她忽然发微信给我:“晚上我做饭。你来。”没有问号,是决定后通知。
这是她第三次主动邀请我去她家。
第一次是她家吃饭后送薄荷糖。
第二次是初吻那天晚上。
第三次是今晚。
我到的时候天刚开始暗。
推开她公寓的门,狭长的玄关,窄鞋柜上放着一面小圆镜和一盆绿萝。
客厅的原木地板擦得干净,白色墙面没有任何多余装饰,浅灰色双人布沙发,一张原木茶几。

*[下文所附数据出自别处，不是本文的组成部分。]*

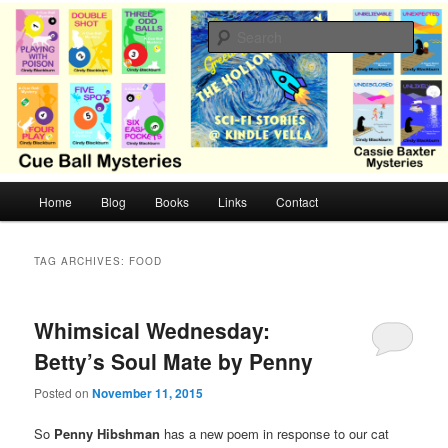
Skip
Skip
Cozy mysteries with humor and romance by Cindy Blackburn
to
to
Sear
primary
secondary
content
content
CB Mysteries
M
Home
Blog
Books
Links
Contact
a
i
n
TAG ARCHIVES:
FOOD
m
e
n
Whimsical Wednesday:
u
Betty’s Soul Mate by Penny
Posted on
November 11, 2015
So
Penny Hibshman
has a new poem in response to our cat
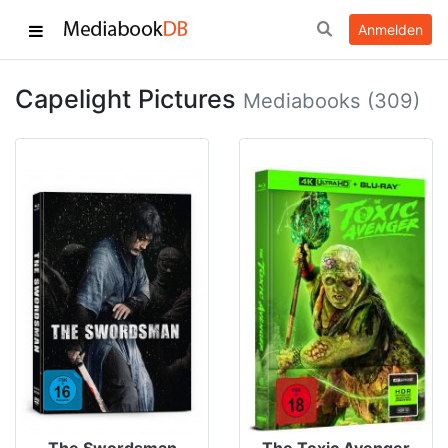
Anmelden
Capelight Pictures
Mediabooks (309)
The Swordsman
The Toxic Avenger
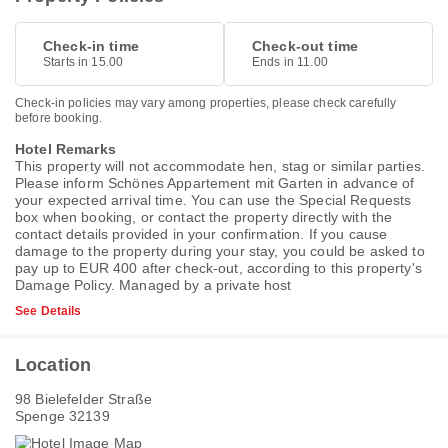
Check-in time
Check-out time
Starts in 15.00
Ends in 11.00
Check-in policies may vary among properties, please check carefully
before booking.
Hotel Remarks
This property will not accommodate hen, stag or similar parties.
Please inform Schönes Appartement mit Garten in advance of
your expected arrival time. You can use the Special Requests
box when booking, or contact the property directly with the
contact details provided in your confirmation. If you cause
damage to the property during your stay, you could be asked to
pay up to EUR 400 after check-out, according to this property's
Damage Policy
. Managed by a private host
See Details
Location
98 Bielefelder Straße
Spenge 32139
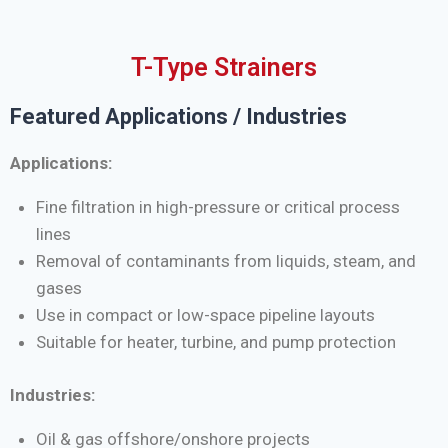
T-Type Strainers
Featured Applications / Industries
Applications:
Fine filtration in high-pressure or critical process
lines
Removal of contaminants from liquids, steam, and
gases
Use in compact or low-space pipeline layouts
Suitable for heater, turbine, and pump protection
Industries:
Oil & gas offshore/onshore projects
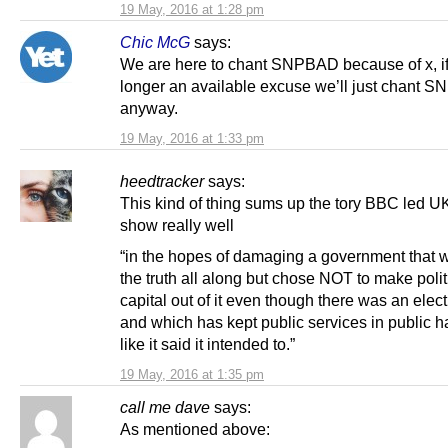
19 May, 2016 at 1:28 pm
Chic McG
says:
We are here to chant SNPBAD because of x, if 
longer an available excuse we’ll just chant 
anyway.
19 May, 2016 at 1:33 pm
heedtracker
says:
This kind of thing sums up the tory BBC led 
show really well
“in the hopes of damaging a government that w
the truth all along but chose NOT to make polit
capital out of it even though there was an elect
and which has kept public services in public h
like it said it intended to.”
19 May, 2016 at 1:35 pm
call me dave
says:
As mentioned above:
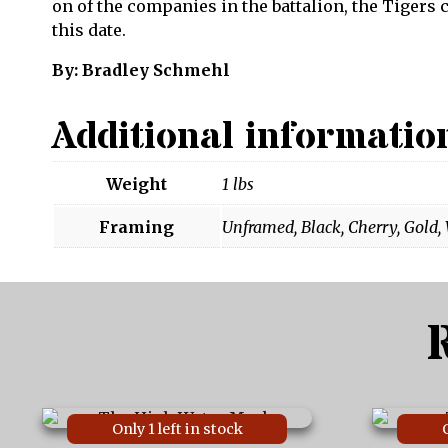
on of the companies in the battalion, the Tigers
this date.
By: Bradley Schmehl
Additional informatio
Weight
1 lbs
Framing
Unframed, Black, Cherry, Gold,
This
This
Only 1 left in stock
product
product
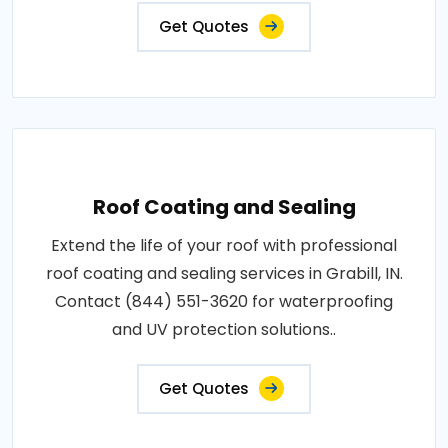
Get Quotes
Roof Coating and Sealing
Extend the life of your roof with professional
roof coating and sealing services in Grabill, IN.
Contact (844) 551-3620 for waterproofing
and UV protection solutions..
Get Quotes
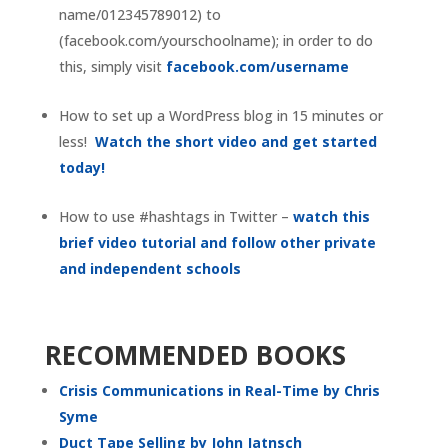
name/012345789012) to
(facebook.com/yourschoolname); in order to do
this, simply visit
facebook.com/username
How to set up a WordPress blog in 15 minutes or
less!
Watch the short video and get started
today!
How to use #hashtags in Twitter –
watch this
brief video tutorial and follow other private
and independent schools
RECOMMENDED BOOKS
Crisis Communications in Real-Time by Chris
Syme
Duct Tape Selling by John Jatnsch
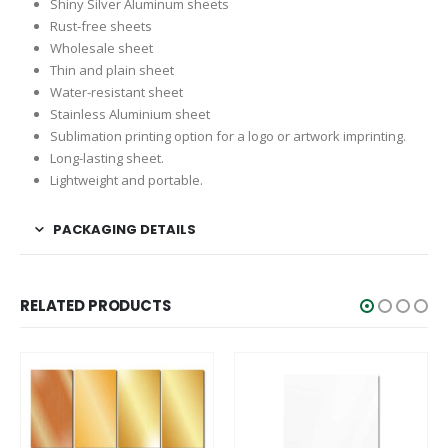
Shiny Silver Aluminum sheets
Rust-free sheets
Wholesale sheet
Thin and plain sheet
Water-resistant sheet
Stainless Aluminium sheet
Sublimation printing option for a logo or artwork imprinting.
Long-lasting sheet.
Lightweight and portable.
PACKAGING DETAILS
RELATED PRODUCTS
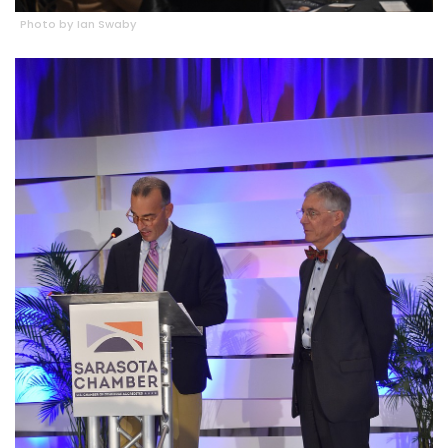
Photo by Ian Swaby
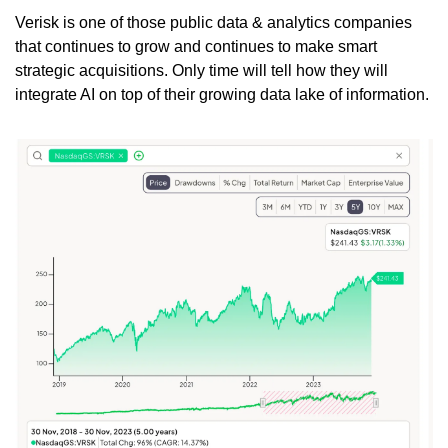
Verisk is one of those public data & analytics companies 
that continues to grow and continues to make smart 
strategic acquisitions. Only time will tell how they will 
integrate AI on top of their growing data lake of information.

茶几上放着一本翻了一半的普拉提解剖学教材、一只白色陶瓷杯泡着茉莉花茶。
阳台玻璃门半开着,晚风把白色纱帘吹得轻轻鼓起又收回去。
阳台栏杆上那几盆茉莉花,有一盆正在开,香味从纱帘缝隙里飘进来。
厨房在客厅尽头,白色石英石台面。调料瓶排列得整整齐齐,标签全部朝外,间距几乎相等。冰箱门上空无一物。
她站在厨房里,背对着我。
浅灰色棉质长袖家居服,配套宽松长裤,赤足套了双白色棉袜。
深色发圈扎成低马尾。
无边眼镜照常架在鼻梁上。
腰间系着白色围裙,正弯腰打开烤箱看里面烤着的什么东西。
听到我的脚步声,她没有回头。
“坐一下。鱼还要再烤五分钟。排骨汤炖好了,在砂锅里。”
她在做菜的时候动作一如既往地精准。
每一次翻炒的幅度都刚好,手腕旋转的角度准确而稳定。
锅铲入锅、食材翻身、调味瓶开封、倾倒、归位,所有动作流畅得像是编好程序的机械臂。
我靠在厨房门框上看着她。她察觉到我在看,没有回头,但耳朵尖慢慢变红了。
“你再看我就切到手了。”
“你怎么知道我在看你?”
“你呼吸的声音变了。刚才在客厅的时候是匀速的,现在站在门口你呼气的节奏慢了大概半拍。”
“这都能听出来?”
“能。”她把炒好的西芹百合装盘,关火,转过身来。
因为刚才在灶台前站了快半个小时,热气把她鼻梁上那副无边眼镜的镜片熏出了一层极薄的雾。
她摘下眼镜,用围裙边角擦了一下镜片。
那一瞬间,我看到了她不戴眼镜的完整眉眼。
眉骨线条清晰,睫毛根根分明。
鼻梁上没有镜架压过的痕迹,那副钛合金镜架大概轻到几乎没有存在感。
但她的眼睛在没有镜片过滤之后,在暖色厨房灯光下第一次完全裸露。
瞳仁极深极深的棕色,里面映着吸顶灯的倒影。
然后她重新戴上眼镜,把它推回鼻梁原位。那个动作,手指从鼻梁到耳后的滑动,只做了不到一秒。是下意识的,就像呼吸。
“可以吃了。”
三菜一汤:清蒸鲈鱼、西芹炒百合、番茄炒蛋、冬瓜排骨汤。
排骨是下午去菜场买的,炖了三个多小时。
她盛汤时先捞了两块排骨放进我碗里,再舀清汤浇上去。